With over 13,000 km of coastline extending from the tropics to the cold-temperate, and a land area four times the size of Texas, WA is bound by the Indian and Southern Oceans. Its waters are home to a rich diversity of ecosystems and wildlife, marine mammals in particular, including migratory great whales, threatened coastal and offshore dolphins, seals and sea lions, and dugongs. The tool-using, alliance-forming Indo-Pacific bottlenose dolphins of the Shark Bay World Heritage Area have been studied longer than any other population of the species. Australian sea lions and long-nosed fur seals are found around the south west, including the waters just off Perth, with occasional visits from elephant seals, leopard seals and subantarctic fur seals. West of Rottnest Island lies the Perth Canyon, where blue whales aggregate. The largest population of humpback whales on the planet migrates past Perth every year, as do southern right whales, moving from calving grounds in the north to feeding grounds down south. While killer whales hunt seasonally for humpback whale calves off the spectacular Ningaloo Reef, they also consistently aggregate in deep water canyons off the south coast.
The diversity and abundance of marine mammals around the vast WA coastline make it an attractive place for both tourism and research, with first rate marine mammal science being conducted state-wide, and by a healthy mix of both local and international institutions. Marine mammal research in WA is conducted by investigators across many sectors including, but not limited to, universities, industry, environmental consulting firms, government agencies and non-government organisations. Furthermore, many citizens are actively engaged in contributing sightings and more detailed data to several well-structured and ongoing citizen science programmes.
Aboriginal ranger programmes are being instigated and bolstered across the state to forge stronger linkages between western science and traditional ecological knowledge. Effective co-management of connections between land and sea-country is a goal to which we aspire.
Different aspects of marine mammal research are studied at all four of WA’s major universities (University of Western Australia, Murdoch University, Curtin University and Edith Cowan University). The Oceans Institute at the University of Western Australia also has strong links with marine megafauna researchers at the Australian Institute of Marine Sciences. The foundation for this leading research starts with each university offering undergraduate degrees specialising in an array of areas of the marine sciences, including marine biology, engineering, technology, fisheries and aquaculture, and, of-course, conservation.
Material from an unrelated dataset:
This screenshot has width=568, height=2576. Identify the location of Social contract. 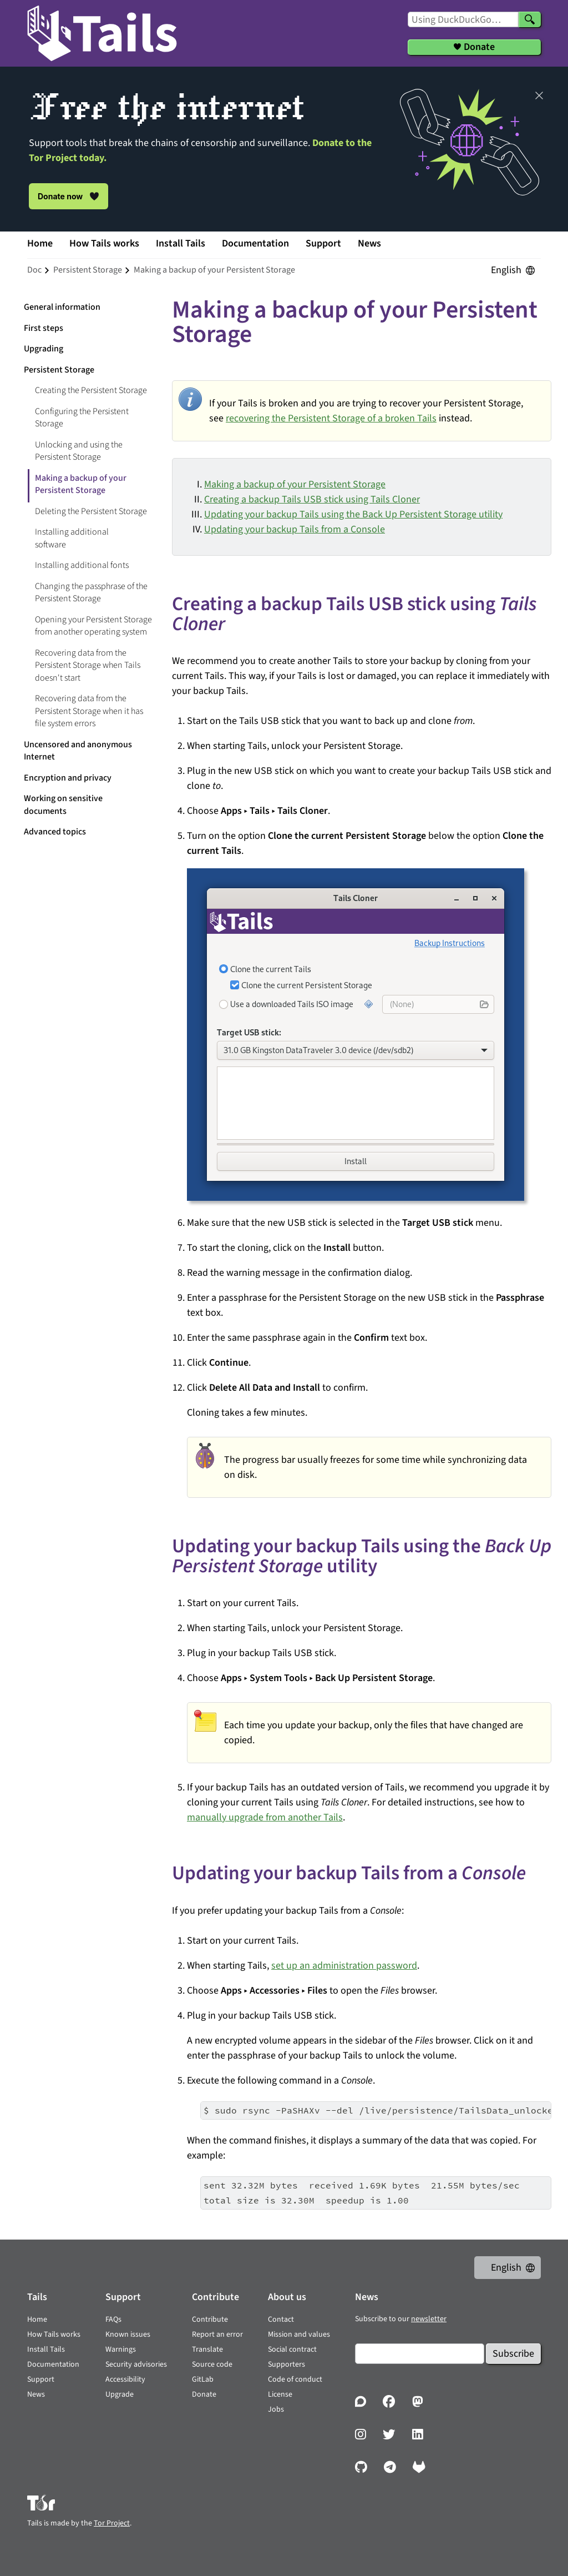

WA’s Department of Biodiversity, Conservation and Attractions has a dedicated Marine Science Programme and the WA Marine Science Institute conduct and support marine mammal research, to ensure that the management of Western Australia’s threatened marine fauna and world-class system of marine parks and reserves is based on sound science.
The last few decades in particular have seen an explosion of high-calibre scientific research on WA’s marine mammals, with many publications and policy-influencing reports being disseminated through regional and international outlets, including top-tier journals Nature and Science and the Society’s own Marine Mammal Science.